そして戦後、一般向けモデルの開発を試みたジープはある傑作を世に送り出す。それが’54年発表の「CJ-5」だ。
[上]1954〜’83年まで生産された「CJ-5」。ジープの代名詞的モデルであり、のちの4輪駆動車の代名詞ともなった傑作だ。[下]小型SUVの人気の高まりを予見して’84年に開発された「チェロキー(XJ)」。当時のフルサイズモデル「ワゴニア」に比べ大幅なコンパクト化を実現。

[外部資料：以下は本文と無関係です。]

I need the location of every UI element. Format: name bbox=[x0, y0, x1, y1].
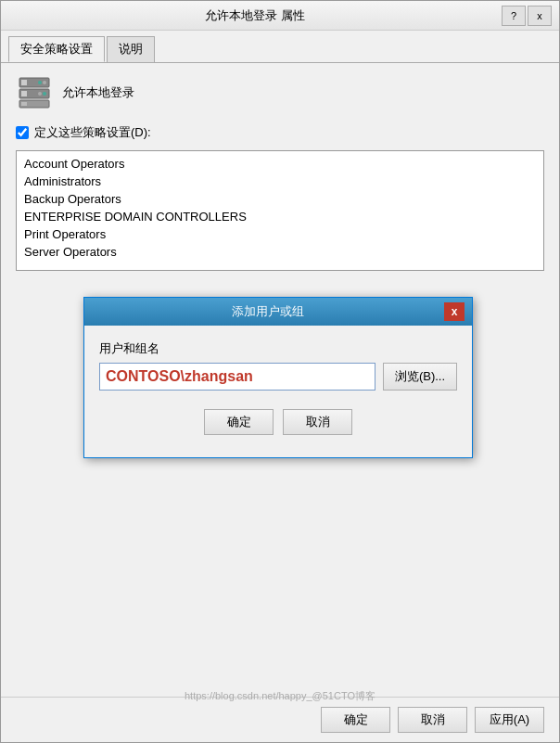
add-user-dialog: 添加用户或组 x 用户和组名 浏览(B)... 确定 取消 bbox=[83, 297, 473, 458]
dialog-close-button[interactable]: x bbox=[444, 302, 465, 321]
user-group-input[interactable] bbox=[99, 363, 375, 391]
dialog-title-bar: 添加用户或组 x bbox=[84, 298, 472, 326]
dialog-title: 添加用户或组 bbox=[92, 303, 444, 320]
dialog-overlay: 添加用户或组 x 用户和组名 浏览(B)... 确定 取消 bbox=[0, 0, 560, 743]
user-group-label: 用户和组名 bbox=[99, 340, 457, 357]
dialog-content: 用户和组名 浏览(B)... 确定 取消 bbox=[84, 326, 472, 457]
dialog-cancel-button[interactable]: 取消 bbox=[283, 409, 352, 435]
input-row: 浏览(B)... bbox=[99, 363, 457, 391]
dialog-buttons: 确定 取消 bbox=[99, 409, 457, 446]
dialog-ok-button[interactable]: 确定 bbox=[204, 409, 274, 435]
browse-button[interactable]: 浏览(B)... bbox=[383, 363, 457, 391]
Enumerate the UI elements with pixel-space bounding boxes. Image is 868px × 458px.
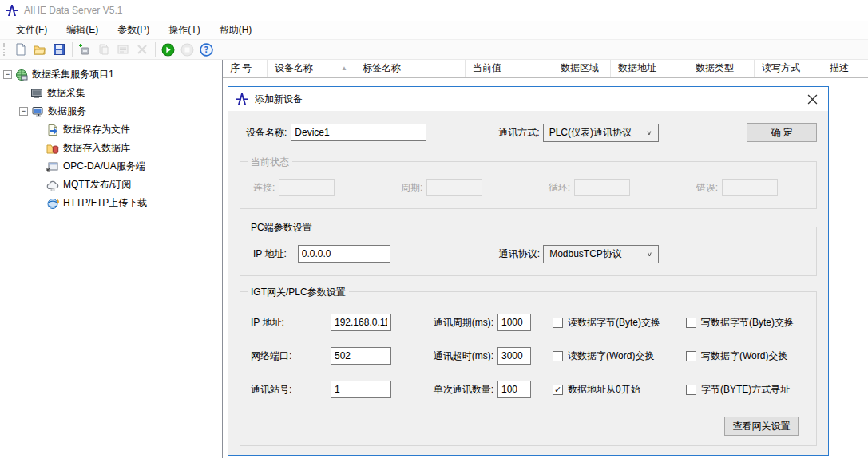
connect-label: 连接:: [253, 181, 275, 195]
http-globe-icon: [46, 197, 59, 210]
checkbox-icon[interactable]: ✓: [686, 318, 696, 328]
copy-icon: [96, 41, 112, 57]
new-file-icon[interactable]: [13, 41, 29, 57]
pc-params-group-title: PC端参数设置: [248, 221, 315, 235]
menu-operate[interactable]: 操作(T): [159, 21, 209, 39]
project-icon: [15, 69, 28, 81]
tree-item-save-to-file[interactable]: 数据保存为文件: [0, 120, 222, 139]
column-header-current-value[interactable]: 当前值: [466, 60, 553, 77]
column-header-index[interactable]: 序 号: [223, 60, 268, 77]
tree-item-label: 数据存入数据库: [63, 141, 130, 155]
comm-period-label: 通讯周期(ms):: [412, 316, 493, 330]
view-gateway-settings-button[interactable]: 查看网关设置: [724, 417, 799, 436]
collapse-icon[interactable]: −: [19, 107, 28, 116]
dialog-titlebar: 添加新设备: [228, 87, 828, 111]
column-header-data-address[interactable]: 数据地址: [611, 60, 688, 77]
address-from-zero-checkbox[interactable]: ✓ 数据地址从0开始: [553, 383, 686, 397]
error-field: [722, 179, 778, 196]
svg-text:?: ?: [204, 45, 208, 54]
add-device-icon[interactable]: [77, 41, 93, 57]
net-port-input[interactable]: [331, 347, 391, 365]
tree-item-opc-server[interactable]: OPC-DA/UA服务端: [0, 157, 222, 176]
comm-period-input[interactable]: [497, 314, 531, 331]
loop-label: 循环:: [549, 181, 570, 195]
byte-addressing-checkbox[interactable]: ✓ 字节(BYTE)方式寻址: [686, 383, 790, 397]
gateway-params-group: IGT网关/PLC参数设置 IP 地址: 通讯周期(ms): ✓ 读数据字节(B…: [240, 291, 817, 446]
checkbox-icon[interactable]: ✓: [553, 318, 563, 328]
connect-field: [279, 179, 335, 196]
station-no-input[interactable]: [331, 381, 391, 398]
gw-ip-label: IP 地址:: [251, 316, 331, 330]
comm-timeout-label: 通讯超时(ms):: [412, 349, 493, 363]
project-tree-panel: − 数据采集服务项目1 数据采集 − 数据服务 数据保存为文件 数据存入数据库: [0, 60, 223, 458]
help-icon[interactable]: ?: [198, 41, 214, 57]
menu-params[interactable]: 参数(P): [108, 21, 159, 39]
tree-item-label: 数据服务: [48, 105, 86, 118]
ok-button[interactable]: 确 定: [747, 123, 817, 142]
pc-params-group: PC端参数设置 IP 地址: 通讯协议: ModbusTCP协议 ∨: [240, 227, 817, 276]
column-header-tag-name[interactable]: 标签名称: [355, 60, 466, 77]
pc-ip-label: IP 地址:: [253, 247, 287, 261]
chevron-down-icon: ∨: [646, 129, 652, 136]
tree-item-save-to-database[interactable]: 数据存入数据库: [0, 139, 222, 157]
column-header-data-area[interactable]: 数据区域: [553, 60, 611, 77]
protocol-select[interactable]: ModbusTCP协议 ∨: [543, 245, 659, 263]
column-header-description[interactable]: 描述: [822, 60, 868, 77]
column-header-data-type[interactable]: 数据类型: [688, 60, 755, 77]
save-file-icon: [46, 124, 59, 136]
collapse-icon[interactable]: −: [3, 70, 12, 79]
close-icon[interactable]: [796, 87, 828, 111]
tree-item-label: 数据采集服务项目1: [32, 68, 114, 81]
error-label: 错误:: [696, 181, 718, 195]
properties-icon: [115, 41, 131, 57]
start-icon[interactable]: [160, 41, 176, 57]
comm-mode-select[interactable]: PLC(仪表)通讯协议 ∨: [543, 124, 659, 142]
station-no-label: 通讯站号:: [251, 383, 331, 397]
device-name-label: 设备名称:: [246, 126, 287, 140]
gateway-row-1: IP 地址: 通讯周期(ms): ✓ 读数据字节(Byte)交换 ✓ 写数据字节…: [240, 313, 816, 332]
tree-item-label: HTTP/FTP上传下载: [63, 196, 147, 210]
dialog-app-icon: [236, 93, 248, 105]
gateway-row-2: 网络端口: 通讯超时(ms): ✓ 读数据字(Word)交换 ✓ 写数据字(Wo…: [240, 346, 816, 365]
tree-item-data-service[interactable]: − 数据服务: [0, 102, 222, 120]
checkbox-icon[interactable]: ✓: [553, 351, 563, 361]
menu-file[interactable]: 文件(F): [6, 21, 57, 39]
stop-icon: [179, 41, 195, 57]
checkbox-icon[interactable]: ✓: [686, 351, 696, 361]
checkbox-icon[interactable]: ✓: [686, 385, 696, 395]
period-label: 周期:: [401, 181, 422, 195]
write-byte-swap-checkbox[interactable]: ✓ 写数据字节(Byte)交换: [686, 316, 794, 330]
comm-timeout-input[interactable]: [497, 347, 531, 365]
capture-icon: [30, 87, 43, 100]
app-logo-icon: [6, 4, 18, 17]
open-folder-icon[interactable]: [32, 41, 48, 57]
grid-header: 序 号 设备名称▲ 标签名称 当前值 数据区域 数据地址 数据类型 读写方式 描…: [223, 60, 868, 78]
tree-item-http-ftp[interactable]: HTTP/FTP上传下载: [0, 194, 222, 212]
device-name-input[interactable]: [291, 124, 426, 141]
read-byte-swap-checkbox[interactable]: ✓ 读数据字节(Byte)交换: [553, 316, 686, 330]
period-field: [426, 179, 482, 196]
pc-ip-input[interactable]: [298, 245, 390, 263]
save-icon[interactable]: [51, 41, 67, 57]
batch-count-input[interactable]: [497, 381, 531, 398]
gateway-params-group-title: IGT网关/PLC参数设置: [248, 286, 349, 299]
protocol-label: 通讯协议:: [499, 247, 540, 261]
tree-item-data-capture[interactable]: 数据采集: [0, 84, 222, 102]
checkbox-checked-icon[interactable]: ✓: [553, 385, 563, 395]
write-word-swap-checkbox[interactable]: ✓ 写数据字(Word)交换: [686, 349, 787, 363]
delete-icon: [134, 41, 150, 57]
tree-item-mqtt[interactable]: MQTT发布/订阅: [0, 176, 222, 194]
column-header-rw-mode[interactable]: 读写方式: [755, 60, 822, 77]
gw-ip-input[interactable]: [331, 314, 391, 331]
toolbar-separator: [72, 42, 73, 57]
service-icon: [31, 105, 44, 118]
menu-help[interactable]: 帮助(H): [210, 21, 262, 39]
read-word-swap-checkbox[interactable]: ✓ 读数据字(Word)交换: [553, 349, 686, 363]
toolbar-separator: [155, 42, 156, 57]
mqtt-cloud-icon: [46, 179, 59, 191]
column-header-device-name[interactable]: 设备名称▲: [268, 60, 355, 77]
menu-edit[interactable]: 编辑(E): [57, 21, 108, 39]
tree-item-project-root[interactable]: − 数据采集服务项目1: [0, 65, 222, 84]
database-icon: [46, 142, 59, 155]
window-titlebar: AIHE Data Server V5.1: [0, 0, 868, 21]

「モデル名のCはシビリアン、つまり一般市民を表しています。軍用ではない初のジープ。高い人気を誇る現行のラングラーに直結するデザインといえます」。
[上]「CJ」シリーズの後継車種として’87年に生まれた「ラングラー(YJ)」は、ジープ中期の傑作。[下]こちらは現行の「グランドチェロキー」。快適な長距離移動を約束する最高級モデルだ。新海氏いわく「車としての完成度の高さが見事」。
丸みのあるボディを採用し、快適さと高い走破性を両立。この「CJ-5」の生産期間は実に30年にわたり、世界150カ国以上で販売されることになる。
ミリタリーを出自として、のちに世界中のオフローダーファンを魅了するジープの歴史は、このモデルによって第2幕が上がったといえる。